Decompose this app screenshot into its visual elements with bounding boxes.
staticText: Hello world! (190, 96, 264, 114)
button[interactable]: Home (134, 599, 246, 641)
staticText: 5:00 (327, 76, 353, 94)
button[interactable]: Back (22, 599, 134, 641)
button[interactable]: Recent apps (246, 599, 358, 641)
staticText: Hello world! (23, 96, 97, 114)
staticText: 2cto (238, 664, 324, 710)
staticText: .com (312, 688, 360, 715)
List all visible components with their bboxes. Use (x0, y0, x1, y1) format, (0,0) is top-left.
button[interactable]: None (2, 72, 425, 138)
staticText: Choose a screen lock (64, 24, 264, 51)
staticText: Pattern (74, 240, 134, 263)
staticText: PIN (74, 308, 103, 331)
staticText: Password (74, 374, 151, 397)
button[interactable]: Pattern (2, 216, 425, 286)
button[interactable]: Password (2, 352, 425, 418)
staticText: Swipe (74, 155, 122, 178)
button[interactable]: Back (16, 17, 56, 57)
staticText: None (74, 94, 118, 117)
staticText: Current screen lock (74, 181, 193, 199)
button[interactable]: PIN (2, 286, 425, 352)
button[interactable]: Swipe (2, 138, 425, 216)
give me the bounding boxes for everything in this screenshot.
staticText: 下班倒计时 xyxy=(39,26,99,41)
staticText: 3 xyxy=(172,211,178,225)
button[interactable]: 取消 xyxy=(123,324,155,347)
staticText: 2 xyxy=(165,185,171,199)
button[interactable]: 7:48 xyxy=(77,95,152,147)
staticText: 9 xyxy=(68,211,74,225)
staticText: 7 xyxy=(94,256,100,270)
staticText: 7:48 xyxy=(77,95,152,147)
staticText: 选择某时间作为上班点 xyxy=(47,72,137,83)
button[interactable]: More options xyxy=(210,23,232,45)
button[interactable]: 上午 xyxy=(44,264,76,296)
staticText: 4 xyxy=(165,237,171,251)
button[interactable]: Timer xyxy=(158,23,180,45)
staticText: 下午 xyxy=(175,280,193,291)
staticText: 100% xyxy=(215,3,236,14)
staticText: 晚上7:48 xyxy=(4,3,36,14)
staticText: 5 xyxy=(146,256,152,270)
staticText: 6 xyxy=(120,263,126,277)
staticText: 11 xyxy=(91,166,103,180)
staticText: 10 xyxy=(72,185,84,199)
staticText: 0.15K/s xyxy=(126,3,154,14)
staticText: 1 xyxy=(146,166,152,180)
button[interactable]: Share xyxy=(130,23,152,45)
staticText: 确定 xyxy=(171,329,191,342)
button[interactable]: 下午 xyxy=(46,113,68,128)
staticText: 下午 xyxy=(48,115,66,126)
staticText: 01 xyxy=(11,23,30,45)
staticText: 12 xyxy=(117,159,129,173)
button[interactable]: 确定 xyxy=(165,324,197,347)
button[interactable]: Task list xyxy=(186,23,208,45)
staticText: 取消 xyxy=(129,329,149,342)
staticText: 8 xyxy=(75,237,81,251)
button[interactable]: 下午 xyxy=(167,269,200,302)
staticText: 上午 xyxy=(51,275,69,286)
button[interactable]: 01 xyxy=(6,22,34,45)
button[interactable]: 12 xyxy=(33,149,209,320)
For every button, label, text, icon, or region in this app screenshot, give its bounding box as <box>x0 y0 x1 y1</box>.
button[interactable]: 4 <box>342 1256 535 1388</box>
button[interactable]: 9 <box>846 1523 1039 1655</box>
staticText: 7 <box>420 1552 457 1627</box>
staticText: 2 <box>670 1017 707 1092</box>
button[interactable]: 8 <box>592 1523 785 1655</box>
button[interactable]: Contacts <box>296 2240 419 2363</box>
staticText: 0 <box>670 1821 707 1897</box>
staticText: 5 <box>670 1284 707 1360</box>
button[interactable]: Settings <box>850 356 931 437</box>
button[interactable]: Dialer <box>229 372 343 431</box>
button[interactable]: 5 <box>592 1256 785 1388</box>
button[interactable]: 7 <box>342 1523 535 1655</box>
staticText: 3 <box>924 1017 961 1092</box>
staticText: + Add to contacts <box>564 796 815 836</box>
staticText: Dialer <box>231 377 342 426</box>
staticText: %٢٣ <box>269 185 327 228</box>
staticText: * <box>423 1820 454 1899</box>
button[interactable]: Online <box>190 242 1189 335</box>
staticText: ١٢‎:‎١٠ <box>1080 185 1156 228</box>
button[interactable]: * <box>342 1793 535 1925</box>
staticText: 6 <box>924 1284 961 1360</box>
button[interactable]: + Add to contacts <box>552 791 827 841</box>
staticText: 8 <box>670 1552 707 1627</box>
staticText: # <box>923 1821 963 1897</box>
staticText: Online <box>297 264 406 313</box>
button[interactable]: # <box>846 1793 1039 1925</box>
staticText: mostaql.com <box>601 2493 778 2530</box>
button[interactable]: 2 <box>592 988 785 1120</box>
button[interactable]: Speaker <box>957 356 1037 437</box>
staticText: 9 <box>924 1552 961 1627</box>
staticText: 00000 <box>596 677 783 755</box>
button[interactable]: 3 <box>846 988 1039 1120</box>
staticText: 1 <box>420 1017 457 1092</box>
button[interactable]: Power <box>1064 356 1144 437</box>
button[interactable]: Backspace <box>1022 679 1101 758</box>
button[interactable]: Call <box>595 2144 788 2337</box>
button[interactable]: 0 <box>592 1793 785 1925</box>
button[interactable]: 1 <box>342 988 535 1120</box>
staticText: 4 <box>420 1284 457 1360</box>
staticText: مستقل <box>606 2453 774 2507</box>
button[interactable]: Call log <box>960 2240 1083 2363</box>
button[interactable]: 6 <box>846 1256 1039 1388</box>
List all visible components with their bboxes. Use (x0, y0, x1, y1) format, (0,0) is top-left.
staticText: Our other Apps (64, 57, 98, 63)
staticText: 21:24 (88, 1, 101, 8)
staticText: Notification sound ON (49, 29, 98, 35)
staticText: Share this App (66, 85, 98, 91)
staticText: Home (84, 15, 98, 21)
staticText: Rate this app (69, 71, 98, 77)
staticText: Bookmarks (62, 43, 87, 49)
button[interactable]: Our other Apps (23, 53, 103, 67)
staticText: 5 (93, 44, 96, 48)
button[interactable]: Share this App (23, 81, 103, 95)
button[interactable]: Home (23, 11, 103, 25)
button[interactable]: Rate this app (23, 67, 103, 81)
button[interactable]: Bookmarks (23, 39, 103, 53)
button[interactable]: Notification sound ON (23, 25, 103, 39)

- Task statement: When a line in the data holds the word "other", show that line.

- Output of the task:
staticText: Our other Apps (64, 57, 98, 63)
button[interactable]: Our other Apps (23, 53, 103, 67)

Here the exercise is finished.